Mais sur le plan intérieur, le président de la République semble à nouveau perdre la main. En mars 2004, la gauche l'emporte dans toutes les régions, à l'exception de l'Alsace. Pire, Alain Juppé, qu'il considère comme son héritier, est condamné à un an d'inégilibilité dans l'affaire des emplois fictifs du RPR. Pendant ce temps, Nicolas Sarkozy, déjà candidat pour 2007, prend la tête de l'UMP : Jacques Chirac a perdu le contrôle de son parti. Il s'engage pour le oui au référendum sur la Constitution européenne de 2005. Sans succès : les Français disent non à 55%. L'échec est cinglant. Jean-Pierre Raffarin quitte Matignon, remplacé par Dominique de Villepin.
Les premiers problèmes de santé
En septembre de cette année-là, le président de la République est hospitalisé en urgence au Val-de-Grâce pour un accident cardiovasculaire. A l'Elysée, on relativise la gravité de cet ennui de santé. Une semaine plus tard, Jacques Chirac est de retour aux affaires : "Je commençais à trouver le temps long", dit-il. Mais il est un peu plus fragilisé. Il se rabat alors sur ce qu'il considère essentiel : le développement des pays émergents et le dialogue des cultures, symbolisé par son musée, le musée du quai Branly, à Paris.
La deuxième partie du quinquennat est occupée par Nicolas Sarkozy, omniprésent dans les médias et sur le terrain, qui lui succède en 2007. Jacques Chirac s'installe alors dans un bureau rue de Lille, à Paris, à deux pas de l'Assemblée, avec une équipe de sept collaborateurs dévoués, qui travaillent surtout pour sa fondation, dont l'objectif est d'aider les pays émergents à accéder à l'eau et aux médicaments.

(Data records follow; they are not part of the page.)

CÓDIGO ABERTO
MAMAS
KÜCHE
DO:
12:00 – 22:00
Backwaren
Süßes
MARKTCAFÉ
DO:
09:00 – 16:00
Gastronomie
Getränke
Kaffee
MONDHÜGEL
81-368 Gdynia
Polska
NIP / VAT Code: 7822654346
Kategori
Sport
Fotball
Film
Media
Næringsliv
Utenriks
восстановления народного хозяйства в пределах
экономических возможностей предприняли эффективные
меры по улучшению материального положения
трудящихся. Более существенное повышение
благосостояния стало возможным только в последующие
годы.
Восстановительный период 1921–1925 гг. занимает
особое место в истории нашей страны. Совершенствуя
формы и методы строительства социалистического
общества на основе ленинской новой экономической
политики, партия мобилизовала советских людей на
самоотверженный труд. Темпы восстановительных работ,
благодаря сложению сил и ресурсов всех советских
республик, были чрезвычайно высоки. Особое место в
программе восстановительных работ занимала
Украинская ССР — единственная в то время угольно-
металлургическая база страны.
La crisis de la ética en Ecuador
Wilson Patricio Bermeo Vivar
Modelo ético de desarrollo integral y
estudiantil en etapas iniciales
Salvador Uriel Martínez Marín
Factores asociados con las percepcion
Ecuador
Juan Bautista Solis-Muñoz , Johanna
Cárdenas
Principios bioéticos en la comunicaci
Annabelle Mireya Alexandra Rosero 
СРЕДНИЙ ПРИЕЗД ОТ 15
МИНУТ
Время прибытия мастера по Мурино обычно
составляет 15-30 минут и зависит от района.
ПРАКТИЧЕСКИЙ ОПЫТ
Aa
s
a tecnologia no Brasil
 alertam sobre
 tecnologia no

Après l'Elysée, le retour des affaires
L'affaire des emplois fictifs le rattrape à nouveau. En 1998, une instruction est ouverte pour des faits qui remontent à son mandat de maire de Paris : 21 salariés ne travaillant pas pour la mairie avaient été rémunérés par la ville. En 2007, après la levée de son immunité présidentielle, il est mis en examen. Le procès, programmé en 2011, devait se tenir en sa présence, mais son état de santé décline. Le JDD évoque la maladie d'Alzheimer, même si sa famille dément. Jacques Chirac affronte la rumeur à sa façon.
Est-ce que je vous donne l'impression de ne pas aller bien ? Je me porte bien, merci, je vous souhaite de vous porter aussi bien.
Jacques Chirac
Mais la réalité dépasse les démentis. Témoins, amis, médecins confirment les troubles sévères de la mémoire, la fatigue immense et une anosognosie, une incapacité à se rendre compte de sa maladie. L'expertise remise à la justice est formelle : Jacques Chirac ne peut plus répondre aux questions sur son passé, mais il est condamné, en décembre 2011, à deux ans de prison avec sursis pour détournement de fonds publics, abus de confiance et prise illégale d'intérêts. Sa santé l'a éloigné du procès, elle l'a depuis tenu à distance de la vie publique, jusqu'à sa mort.